Spring is here in Central Texas. After our scorching summer, winter was mild. My hand-knit sweaters languished in the closet, barely worn. Now it’s time to think about cutting the grass and weeding the garden and cleaning the windows. On Saturday, I saw strawberries at the  farmers markets alongside dark green kale and white-veined collards. Soon they’ll be replaced by asparagus and leeks, and come summer, okra will be everywhere.

Although the seasons bracket the year, they really don’t change much from year to year. Summer is hot and long. Spring is short and wet. Fall is short and dry. Winter is well, winter. What does change?

I was looking through my yarn stash a few days ago, trying to find a skein that I just knew was there, somewhere. It was a little like an archeological dig — the newest stuff was on top of the boxes and drawers, followed by a second layer that mostly covered the bottom strata. But unlike an archeological find, the bottom layer wasn’t the good stuff.

As a beginner, I bought inexpensive, big box yarns for projects — acrylic yarns in oddly variegated colors, wool blends that shed more than my cat and cotton yarn in crib-safe colors. I started knitting when novelty yarns were really popular, so my bottom layer has a few skeins of hairy, sticky, fun fur yarns. They weren’t fun to knit with.

The second layer shows that I got more discerning with my yarn purchases — I found a LYS. But still frugal and a bit afraid of sweaters, I bought sock yarn or wools for scarves or hats. Nice stuff, but in small quantities. And the colors — bright, clown-vomit variegated yarns. Nothing subtle at this point. Large skeins of fine lace weight yarn.

This layer also has “travel yarn.” Stuff I bought as souvenirs on various trips. There’s some scratchy wool (suitable for felting) from Halcyon yarn in Bath, Maine. Some Blue Moon from Coastal Yarns, a seaside shop in Cannon Beach, Oregon. A few skeins from shops in Boston, when we went there for the Marathon (Mark ran, not me).
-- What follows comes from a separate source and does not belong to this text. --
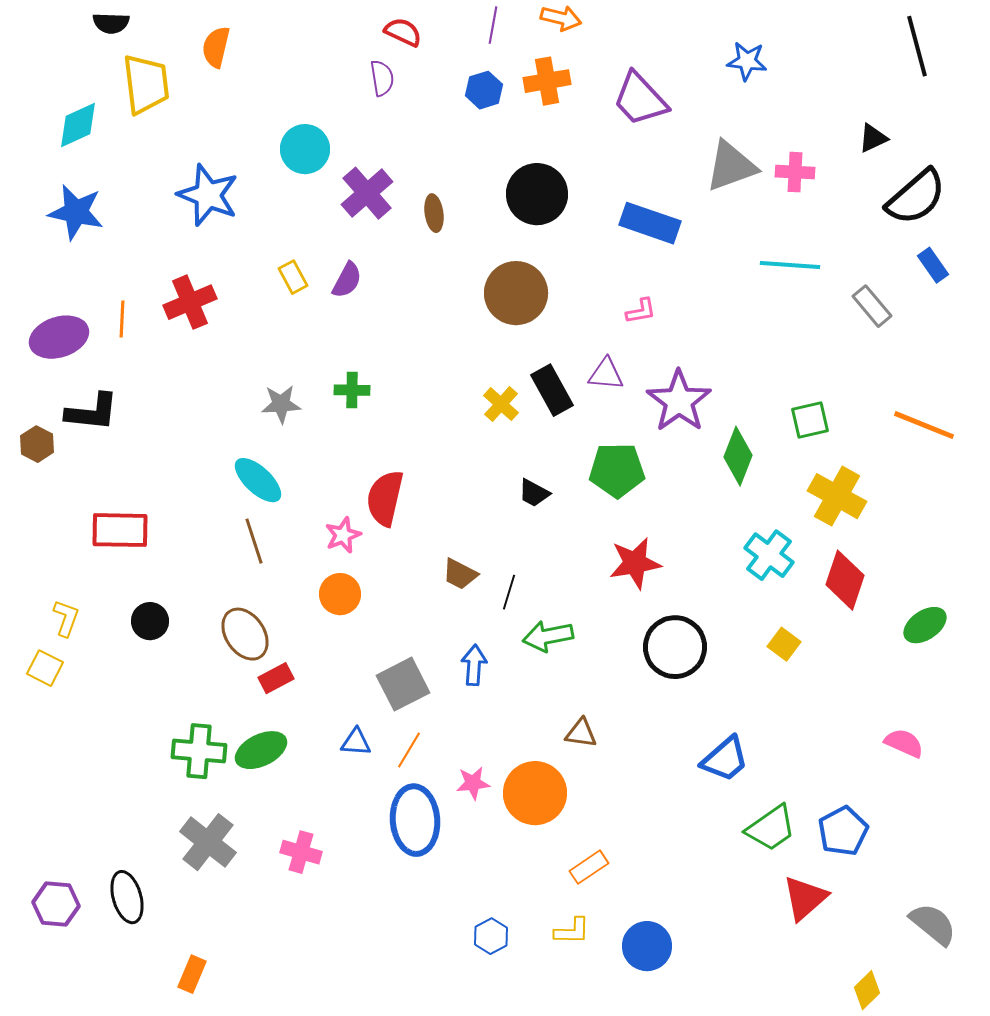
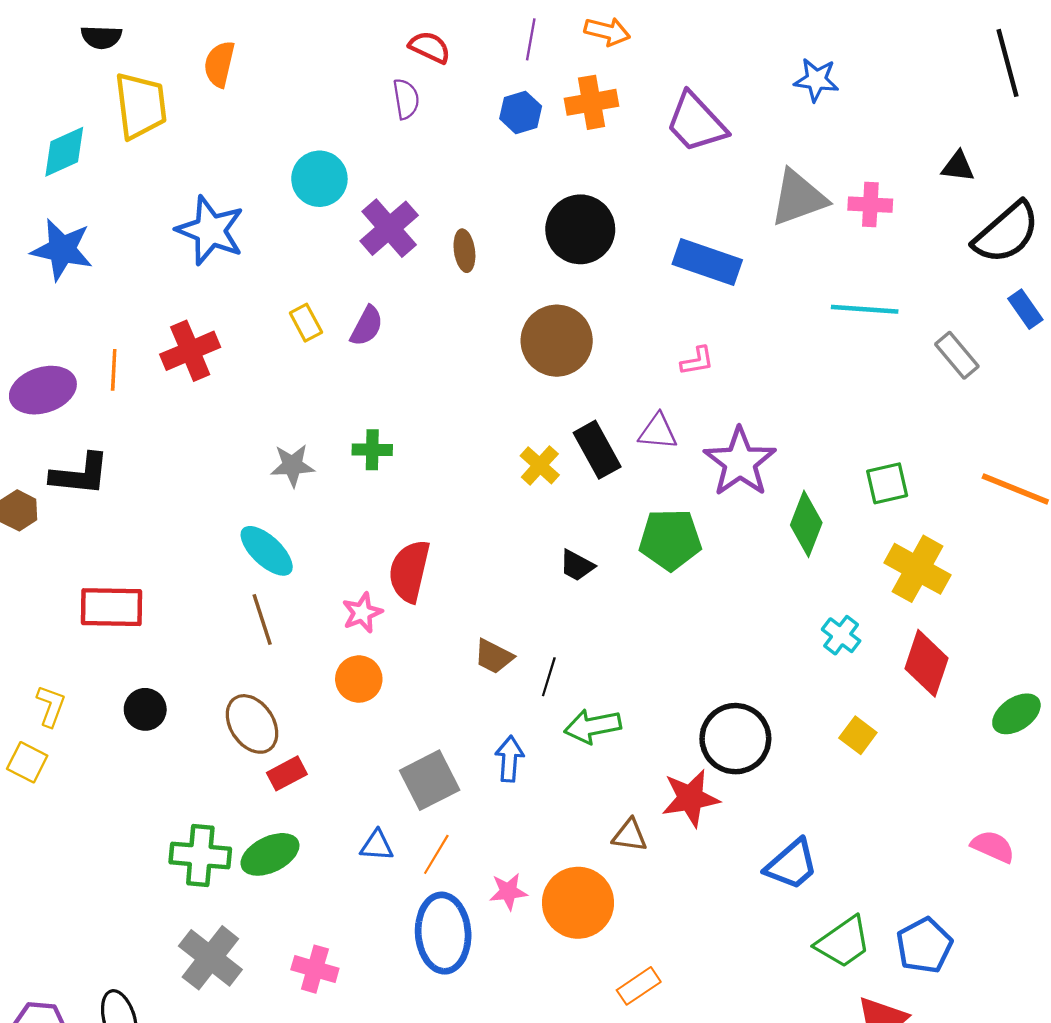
black triangle: (873, 138) -> (958, 166), turned 32
cyan cross: (769, 555) -> (841, 635), size x0.7
red star: (635, 563) -> (690, 798), moved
The top layer reflects my current tastes. Mostly neutral, subdued colors. Not much lace weight — too hard to see as I get older. Or maybe I don’t have the stamina for lace knitting any more. There are leftovers some color work, as I ventured into that technique. Sweater leftovers too.

After a while, I stopped looking for that errant skein. Perhaps I gave it away, or just dreamed about it. I’ll never know. But I was glad for the activity, glad I’d dug into my knitting past and discovered a way to mark the passage of time.